• [Dataset entries]:
%%
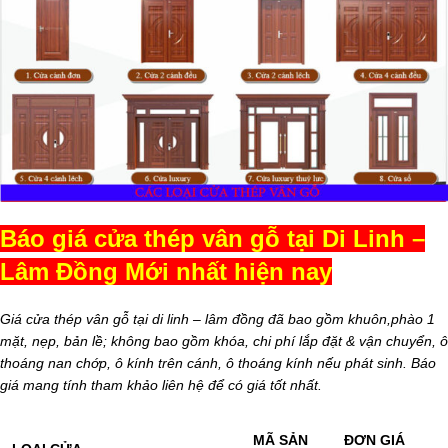
Báo giá cửa thép vân gỗ tại Di Linh –
Lâm Đồng Mới nhất hiện nay
Giá cửa thép vân gỗ tại di linh – lâm đồng đã bao gồm khuôn,phào 1
mặt, nẹp, bản lề; không bao gồm khóa, chi phí lắp đặt & vận chuyển, ô
thoáng nan chớp, ô kính trên cánh, ô thoáng kính nếu phát sinh. Báo
giá mang tính tham khảo liên hệ để có giá tốt nhất.
MÃ SẢN
ĐƠN GIÁ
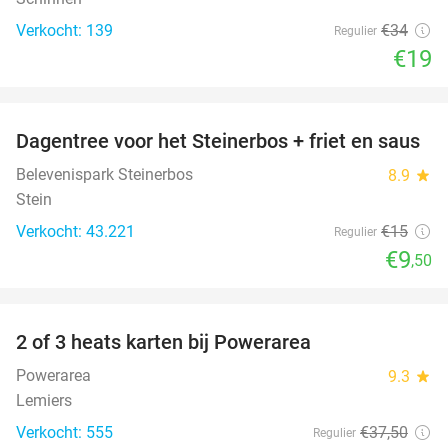
Verkocht: 139
€34
Regulier
€19
favorite_border
Dagentree voor het Steinerbos + friet en saus
37%
Belevenispark Steinerbos
8.9
star
Stein
Verkocht: 43.221
€15
Regulier
€9
,50
favorite_border
2 of 3 heats karten bij Powerarea
32%
Powerarea
9.3
star
Lemiers
Verkocht: 555
€37
,50
Regulier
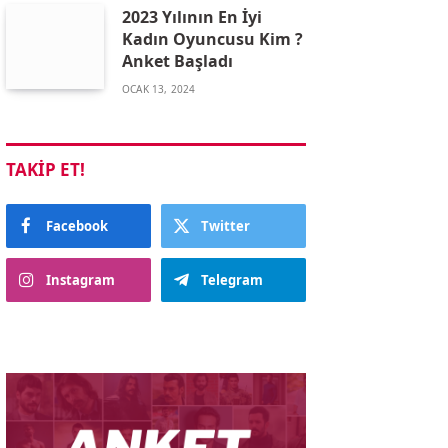
2023 Yılının En İyi
Kadın Oyuncusu Kim ?
Anket Başladı
OCAK 13, 2024
TAKIP ET!
Facebook
Twitter
Instagram
Telegram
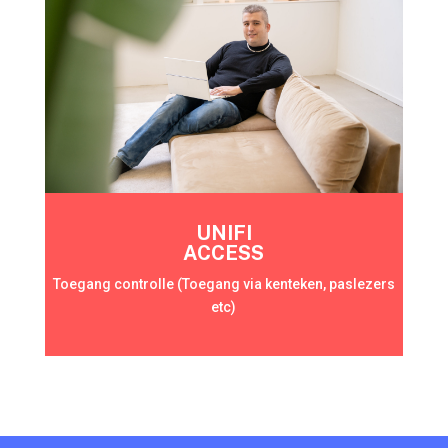
UNIFI
ACCESS
Toegang controlle (Toegang via kenteken, paslezers
etc)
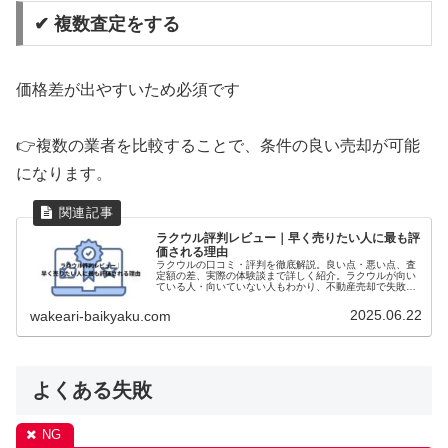
✔ 複数査定をする
価格差が出やすいため必須です
👉複数の業者を比較することで、条件の良い売却が可能
になります。
ラクウル評判レビュー｜早く売りたい人に最も評
価される理由
ラクウルの口コミ・評判を徹底解説。良い点・悪い点、査
定額の差、実際の体験談まで詳しく紹介。ラクウルが向い
ている人・向いていない人もわかり、不動産売却で失敗し
ない判断ができます。
2025.06.22
wakeari-baikyaku.com
よくある失敗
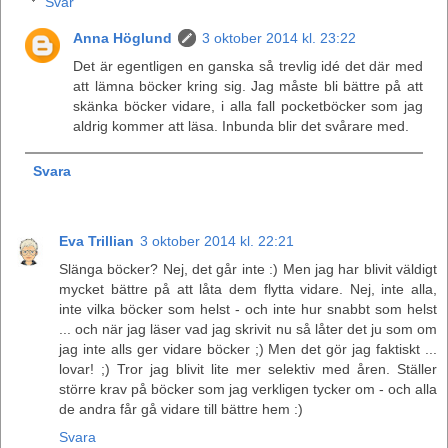
Svar
Anna Höglund
3 oktober 2014 kl. 23:22
Det är egentligen en ganska så trevlig idé det där med
att lämna böcker kring sig. Jag måste bli bättre på att
skänka böcker vidare, i alla fall pocketböcker som jag
aldrig kommer att läsa. Inbunda blir det svårare med.
Svara
Eva Trillian
3 oktober 2014 kl. 22:21
Slänga böcker? Nej, det går inte :) Men jag har blivit väldigt
mycket bättre på att låta dem flytta vidare. Nej, inte alla,
inte vilka böcker som helst - och inte hur snabbt som helst
... och när jag läser vad jag skrivit nu så låter det ju som om
jag inte alls ger vidare böcker ;) Men det gör jag faktiskt ...
lovar! ;) Tror jag blivit lite mer selektiv med åren. Ställer
större krav på böcker som jag verkligen tycker om - och alla
de andra får gå vidare till bättre hem :)
Svara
%%
• [Work instruction]: Your answer should set down the listing verbatim and leave out its images.

• [Exercise result]:
Báo giá cửa thép vân gỗ tại Di Linh –
Lâm Đồng Mới nhất hiện nay
Giá cửa thép vân gỗ tại di linh – lâm đồng đã bao gồm khuôn,phào 1
mặt, nẹp, bản lề; không bao gồm khóa, chi phí lắp đặt & vận chuyển, ô
thoáng nan chớp, ô kính trên cánh, ô thoáng kính nếu phát sinh. Báo
giá mang tính tham khảo liên hệ để có giá tốt nhất.
MÃ SẢN
ĐƠN GIÁ
Verkocht: 139
€34
Regulier
€19
favorite_border
Dagentree voor het Steinerbos + friet en saus
37%
Belevenispark Steinerbos
8.9
star
Stein
Verkocht: 43.221
€15
Regulier
€9
,50
favorite_border
2 of 3 heats karten bij Powerarea
32%
Powerarea
9.3
star
Lemiers
Verkocht: 555
€37
,50
Regulier
2023 Yılının En İyi
Kadın Oyuncusu Kim ?
Anket Başladı
OCAK 13, 2024
TAKIP ET!
Facebook
Twitter
Instagram
Telegram
UNIFI
ACCESS
Toegang controlle (Toegang via kenteken, paslezers
etc)
✔ 複数査定をする
価格差が出やすいため必須です
👉複数の業者を比較することで、条件の良い売却が可能
になります。
ラクウル評判レビュー｜早く売りたい人に最も評
価される理由
ラクウルの口コミ・評判を徹底解説。良い点・悪い点、査
定額の差、実際の体験談まで詳しく紹介。ラクウルが向い
ている人・向いていない人もわかり、不動産売却で失敗し
ない判断ができます。
2025.06.22
wakeari-baikyaku.com
よくある失敗
Svar
Anna Höglund
3 oktober 2014 kl. 23:22
Det är egentligen en ganska så trevlig idé det där med
att lämna böcker kring sig. Jag måste bli bättre på att
skänka böcker vidare, i alla fall pocketböcker som jag
aldrig kommer att läsa. Inbunda blir det svårare med.
Svara
Eva Trillian
3 oktober 2014 kl. 22:21
Slänga böcker? Nej, det går inte :) Men jag har blivit väldigt
mycket bättre på att låta dem flytta vidare. Nej, inte alla,
inte vilka böcker som helst - och inte hur snabbt som helst
... och när jag läser vad jag skrivit nu så låter det ju som om
jag inte alls ger vidare böcker ;) Men det gör jag faktiskt ...
lovar! ;) Tror jag blivit lite mer selektiv med åren. Ställer
större krav på böcker som jag verkligen tycker om - och alla
de andra får gå vidare till bättre hem :)
Svara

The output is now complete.